事故の経緯として、同船は6月8日に航行上のトラブルを報告していた。海事関係者は、その前に爆発と見られる事象があったとし、6月30日には座礁が確認された。積載量は推定80万バレルで、航跡データによれば4月にロシア南部の黒海沿岸を出港し、5月末にスエズ運河を通過してイエメン沖を航行していたという。
- 流出油の広がりは衛星画像解析で既に2,000平方キロメートル超に及ぶとされる。
- オマーン側はラス・マドラカ周辺の約40キロメートルに及ぶ海岸線やマシラ島周辺の生息域への拡大を懸念している。

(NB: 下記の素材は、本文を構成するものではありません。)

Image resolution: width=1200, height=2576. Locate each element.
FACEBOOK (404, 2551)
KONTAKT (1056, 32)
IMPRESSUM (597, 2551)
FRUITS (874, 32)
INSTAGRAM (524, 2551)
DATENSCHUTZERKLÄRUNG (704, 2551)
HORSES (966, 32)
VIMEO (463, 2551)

- 対象船は保険に未加入とみられ、国際補償の適用も争点となっている。
流出範囲はザトウクジラなどが生息する海洋自然保護区周辺にも及んでおり、生態系への長期的影響が懸念される。原油流出事故対策に詳しい非営利団体スカイトゥルースの最高経営責任者、ジョン・エイモス氏は衛星画像を分析した上で、船体が更なる損傷を受け積荷全量が流出する可能性を指摘した。
「船体が風や波による継続的な負荷を受けてさらに損傷し、最終的には積み荷全量が流出する恐れがある。その場合、流出量は4000万─5000万ガロンに達する可能性がある」
エイモス氏はまた、その規模は1989年の「エクソン・バルディーズ号」事故に匹敵し得るとの見方を示している。一方で、国際海事機関(IMO)は原油流出への緊急対応計画が既に策定されていると述べ、対応のための枠組みが整えられていることを明らかにした。

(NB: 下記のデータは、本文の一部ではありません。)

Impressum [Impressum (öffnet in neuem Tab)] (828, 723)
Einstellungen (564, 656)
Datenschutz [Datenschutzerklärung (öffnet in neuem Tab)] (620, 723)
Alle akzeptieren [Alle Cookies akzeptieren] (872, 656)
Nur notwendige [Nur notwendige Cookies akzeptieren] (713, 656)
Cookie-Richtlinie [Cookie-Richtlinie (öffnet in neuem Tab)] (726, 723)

一方、当該タンカーはいわゆる「シャドーフリート(影の船団)」に属するとみられており、西側の公認保険会社による保険に加入していないとされる。国際油濁補償基金(IOPCファンド)はロイターに対して、この件は海難事故ではなく「戦争行為(act of war)」として扱われるため補償の対象外になるとの見解を示した。
補償・対応の困難さと国際的な影響
今回の流出は、被害規模の大きさのみならず、補償・責任の所在という点でも国際的な複雑性をはらむ。タンカーが制裁対象の原油を輸送していた疑い、保険未加入の事実、そして「戦争行為」と見なされる可能性は、被害の回復や賠償手続きに重大な制約を及ぼす。
現地での引き揚げや封じ込め作業は、季節風やモンスーンの影響で制限されていると報告されており、物理的なアクセスの困難が初期対応の遅れにつながっている。専門家の指摘では、船体のさらなる崩壊に伴い流出が急速に拡大するリスクが残るため、早期の封じ込めと長期的なモニタリングが不可欠だ。
| 項目 | 報告値/状況 |
|---|---|
| 積載量(推定) | 80万バレル |
| 油膜の拡散範囲 | 2,000平方キロメートル超 |
| 懸念される沿岸線長 | 約40キロメートル |
| 最悪想定の流出量 | 4,000万〜5,000万ガロン |
今回の事案は、海上輸送の透明性や制裁をめぐる抜け穴、古い船舶の運用といった根本的課題を改めて浮き彫りにする。沿岸生態系や漁業など地域コミュニティへの影響は短期的にも深刻で、長期的には回復に多大な時間とコストを要する可能性がある。
国際的な支援と科学的な評価に基づいた対応が求められる一方、補償や責任追及の場面では法的・政治的ハードルが立ちはだかる。IMOや関係国、非政府組織が連携して現地での封じ込め・清掃・生態系回復のための具体的手段を速やかに講じる必要がある。
今回の流出は、国際海運と環境保護が不可分であることを改めて示した。被害の全容が明らかになるまでには時間を要するが、早急な情報共有と科学的評価が今後の対応の鍵となる。